Rot-Schwarz-Fans wittern Morgenluft [Politik Backstage von Josef Votzi]
Warum Türkis-Grün mit Ende der Pandemie das Aus droht und die Fans von Rot-Schwarz wieder Aufwind haben. Wie der entzauberte Wunderknabe Sebastian Kurz an seine Reinwaschung und an ein Comeback glaubt.
Der gefallene Kanzler Sebastian Kurz glaubt weiter an ein Comeback.
"Nehammer ist nun dem Geist vom Achsensee, ob er will oder nicht, verpflichtet: Wesentliche Entscheidungen sind mit den Ländern abzustimmen, bei heiklen Causae wie Corona am besten auch unter Einbindung der SPÖ", resümiert ein schwarzer Ländermann.
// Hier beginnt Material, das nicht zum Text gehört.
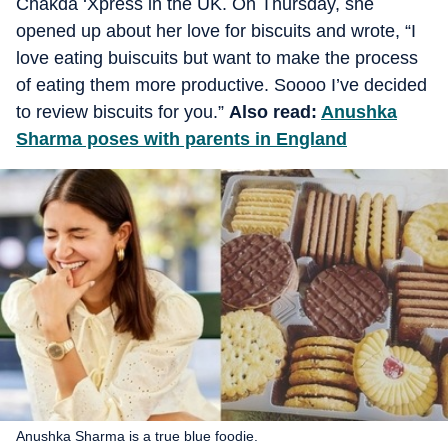
Chakda ‘Xpress in the UK. On Thursday, she
opened up about her love for biscuits and wrote, “I
love eating buiscuits but want to make the process
of eating them more productive. Soooo I’ve decided
to review biscuits for you.”
Also read:
Anushka
Sharma poses with parents in England
Anushka Sharma is a true blue foodie.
In der ÖVP mehren sich vor allem in Wirtschaftskreisen zudem die Stimmen, aus der akuten Corona-Not eine langfristige Tugend zu machen. Mit roten Granden wie Wiens Michael Ludwig käme man oft schneller und besser auf einen Zweig als mit den zu neuem Selbstbewusstsein erwachten Grünen.
Nach Türkis-Blau sorgt nun auch Türkis-Grün in der ÖVP immer öfter für Ärger und Frust. Mit der Kickl-FPÖ, davon sind selbst hartnäckige Fans eines ÖVP-FPÖ-Comebacks überzeugt, ist auf Sicht kein Staat zu machen. Für ein Bündnis mit den Grünen gibt es am Wählermarkt auf Sicht schlicht keine Mehrheit. Was für die machtbewussten Schwarz-Türkisen noch schwerer wiegt: Das Regieren mit den Grünen droht immer öfter auf Kosten der ÖVP zu gehen.
Neues ÖVP-Feindbild
"Steinzeit"-Gewessler
Die immer noch zahlreichen Kurz-Fans in der ÖVP verzeihen Grünen-Chef Werner Kogler und Justizministerin Alma Zadić den "Abschuss" ihres Idols nicht. Erst die "zügellosen Ermittlungen der Justiz und Attacken im U-Ausschuss", so der Tenor in diesen Kreisen, dann das grüne Diktat: "Kurz ist nicht mehr handlungsfähig und muss als Kanzler weg."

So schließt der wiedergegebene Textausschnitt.